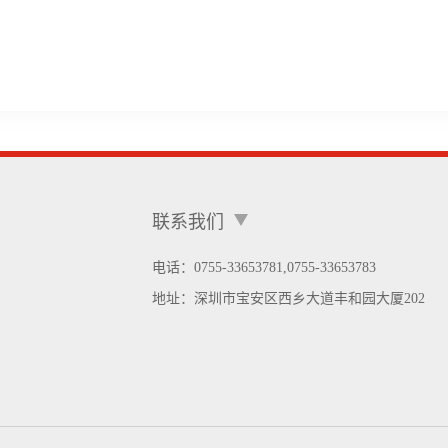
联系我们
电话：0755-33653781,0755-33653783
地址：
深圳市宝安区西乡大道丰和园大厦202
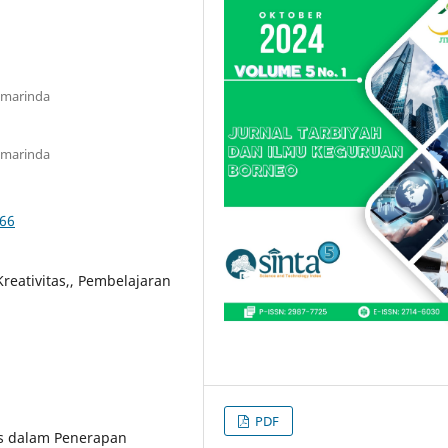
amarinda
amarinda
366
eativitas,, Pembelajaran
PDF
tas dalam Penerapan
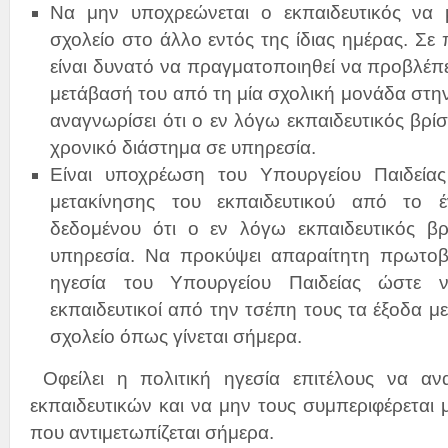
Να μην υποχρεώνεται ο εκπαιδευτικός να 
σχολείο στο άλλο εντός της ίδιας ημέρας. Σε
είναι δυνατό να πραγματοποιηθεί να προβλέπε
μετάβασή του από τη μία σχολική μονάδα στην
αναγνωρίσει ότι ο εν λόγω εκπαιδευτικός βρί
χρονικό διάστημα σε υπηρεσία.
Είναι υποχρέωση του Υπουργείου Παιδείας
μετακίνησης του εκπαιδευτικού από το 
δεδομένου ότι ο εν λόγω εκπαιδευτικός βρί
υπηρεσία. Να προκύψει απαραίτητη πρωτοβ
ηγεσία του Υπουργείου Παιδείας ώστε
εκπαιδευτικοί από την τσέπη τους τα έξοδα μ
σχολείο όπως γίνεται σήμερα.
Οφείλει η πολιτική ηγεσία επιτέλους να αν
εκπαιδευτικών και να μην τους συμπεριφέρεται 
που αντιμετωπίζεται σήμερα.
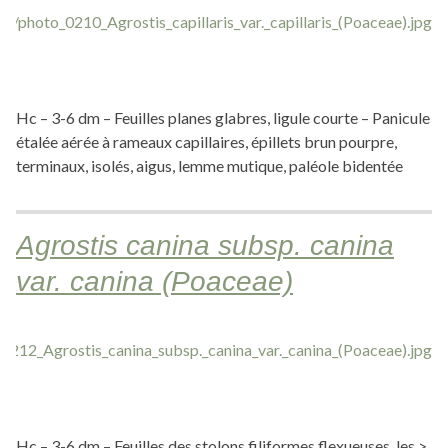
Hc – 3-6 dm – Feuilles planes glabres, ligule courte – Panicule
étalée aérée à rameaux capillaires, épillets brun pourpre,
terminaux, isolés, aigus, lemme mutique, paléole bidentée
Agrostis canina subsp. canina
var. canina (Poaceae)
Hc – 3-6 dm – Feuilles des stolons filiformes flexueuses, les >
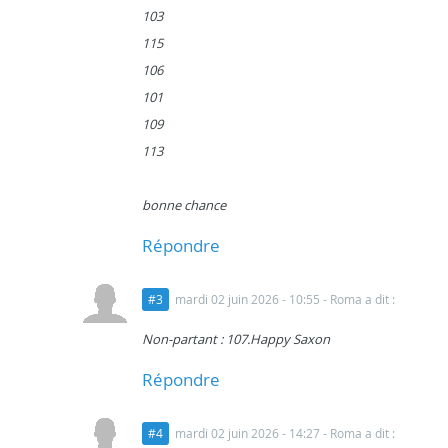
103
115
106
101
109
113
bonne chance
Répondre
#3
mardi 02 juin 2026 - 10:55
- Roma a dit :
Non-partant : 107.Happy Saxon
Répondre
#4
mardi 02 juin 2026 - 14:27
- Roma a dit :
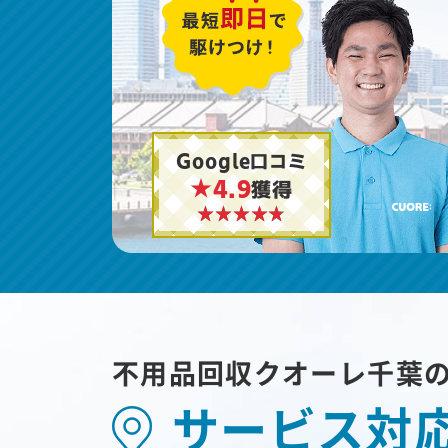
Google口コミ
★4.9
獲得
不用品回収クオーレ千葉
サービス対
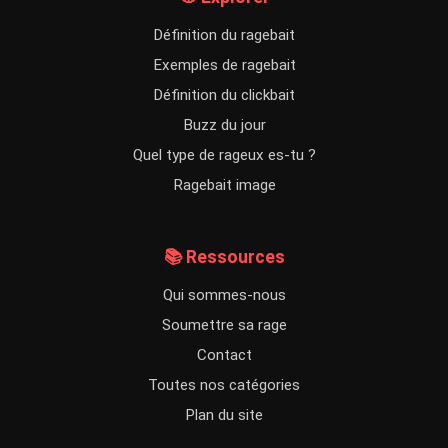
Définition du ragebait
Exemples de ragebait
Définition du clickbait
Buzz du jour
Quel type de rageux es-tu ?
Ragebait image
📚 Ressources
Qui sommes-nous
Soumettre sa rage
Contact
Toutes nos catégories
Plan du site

TASK DIRECTIONS
Pictures are to be left out when the entries above are repeated exactly.

OUTPUT OF THE EXERCISE
联系我们
电话：0755-33653781,0755-33653783
地址：
深圳市宝安区西乡大道丰和园大厦202
amarinda
amarinda
366
eativitas,, Pembelajaran
PDF
tas dalam Penerapan
Να μην υποχρεώνεται ο εκπαιδευτικός να 
σχολείο στο άλλο εντός της ίδιας ημέρας. Σε
είναι δυνατό να πραγματοποιηθεί να προβλέπε
μετάβασή του από τη μία σχολική μονάδα στην
αναγνωρίσει ότι ο εν λόγω εκπαιδευτικός βρί
χρονικό διάστημα σε υπηρεσία.
Είναι υποχρέωση του Υπουργείου Παιδείας
μετακίνησης του εκπαιδευτικού από το 
δεδομένου ότι ο εν λόγω εκπαιδευτικός βρί
υπηρεσία. Να προκύψει απαραίτητη πρωτοβ
ηγεσία του Υπουργείου Παιδείας ώστε
εκπαιδευτικοί από την τσέπη τους τα έξοδα μ
σχολείο όπως γίνεται σήμερα.
Οφείλει η πολιτική ηγεσία επιτέλους να αν
εκπαιδευτικών και να μην τους συμπεριφέρεται 
που αντιμετωπίζεται σήμερα.
Hc – 3-6 dm – Feuilles planes glabres, ligule courte – Panicule
étalée aérée à rameaux capillaires, épillets brun pourpre,
terminaux, isolés, aigus, lemme mutique, paléole bidentée
Agrostis canina subsp. canina
var. canina (Poaceae)
Hc – 3-6 dm – Feuilles des stolons filiformes flexueuses, les >
103
115
106
101
109
113
bonne chance
Répondre
#3
mardi 02 juin 2026 - 10:55
- Roma a dit :
Non-partant : 107.Happy Saxon
Répondre
#4
mardi 02 juin 2026 - 14:27
- Roma a dit :
Google口コミ
★4.9
獲得
不用品回収クオーレ千葉
サービス対
Définition du ragebait
Exemples de ragebait
Définition du clickbait
Buzz du jour
Quel type de rageux es-tu ?
Ragebait image
📚 Ressources
Qui sommes-nous
Soumettre sa rage
Contact
Toutes nos catégories
Plan du site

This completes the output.